Jest to bardzo powszechne zjawisko wśród uzależnionych od seksu. Myślą oni poprawnie, mają wiedzę ale brakuje im umiejętność łączenia tego z działaniem. Chociaż niektórzy ludzie wyciągną moralne sądy, widziałem wystarczająco dużo badań, które opierają problem seksoholizmu na procesach biologicznych i genetycznych, by być teraz pogodzonym z faktem, że przynajmniej na pewnym poziomie, problem jest fizyczny i neurochemiczny.

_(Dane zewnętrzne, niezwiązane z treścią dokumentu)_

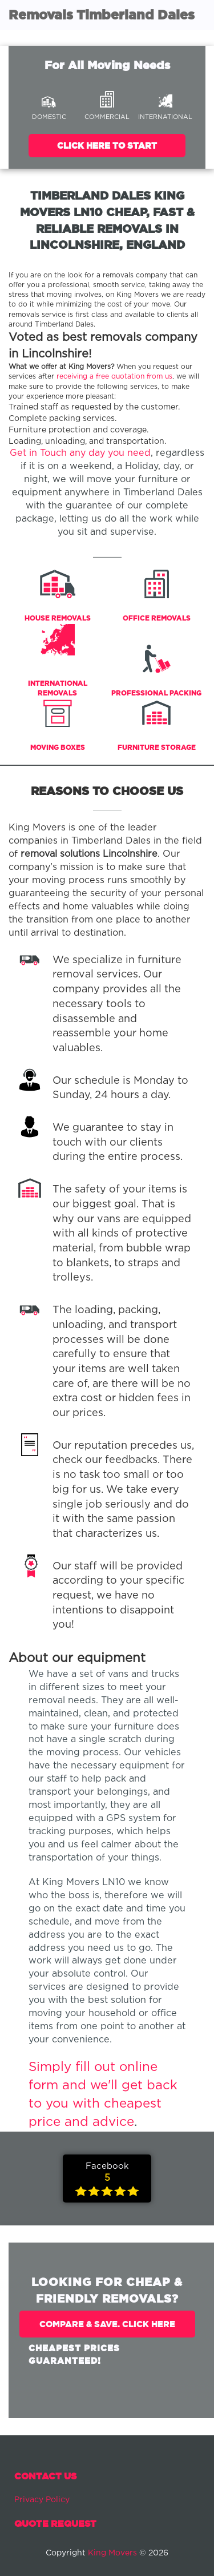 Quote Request (55, 2523)
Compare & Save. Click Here (107, 2324)
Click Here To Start (107, 145)
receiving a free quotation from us (114, 376)
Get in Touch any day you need (80, 453)
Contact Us (45, 2476)
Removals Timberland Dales (102, 14)
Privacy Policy (42, 2500)
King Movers (112, 2553)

Pomoc uzależnionym - leki, leczenie, rozwiązania
Mimo to myślę, że walka jest daleka od przegranej. Mocno wierzę, że edukacja, przekazywanie rzetelnej wiedzy, a nie fałszywej mitologii, może dać ludziom lepszą pozycję do walki z problemami, nawet jeśli ich źródło znajduje się poza ich kontrolą.
Nawet pomijając farmakologiczne sposoby leczenia, które mogą pomóc, istnieją nieograniczone sposoby, aby pomóc ludziom nauczyć się lepiej kontrolować ich działania, gdy są oni świadomi swoich początkowych deficytów. Oto jak funkcjonuje AA i wiele innych grupy wsparcia. Uczestnicy pytają się wzajemnie o decyzje, które podejmowali PRZED popadnięciem w nałóg. Wiemy już, że jeśli raz sięgnie się do narkotyków, można zacząć używać regularnie i przez długi czas.
Przewlekłe nadużywanie substancji dodatkowo psuje zdolność mózgu do kontrolowania impulsów poprzez ograniczenie funkcjonowania neuronów, zwłaszcza w korze przedczołowej, część prawej mózgu tuż za czołem, która jest uważana za centrum wieży kontrolnej mózgu. Cykl wydaje się zbyt oczywisty: trudności z kontrolą impulsów prowadzą do niebezpiecznych zachowań, które prowadzą do dalszych problemów z impulsywnością, i tak dalej…
Leczenie, samo wracanie do formy, musi być długotrwałe. Nie wierzę, że jakieś trzydziestodniowe programy leczenia będą w stanie rozwiązać problemy, które narastały przez lata. Problem leczenia jeszcze się tutaj pojawi. A na razie wystarczy.
Pytanie dnia: czy macie jakieś własne doświadczenia, w jaki sposób rozwija się uzależnienie?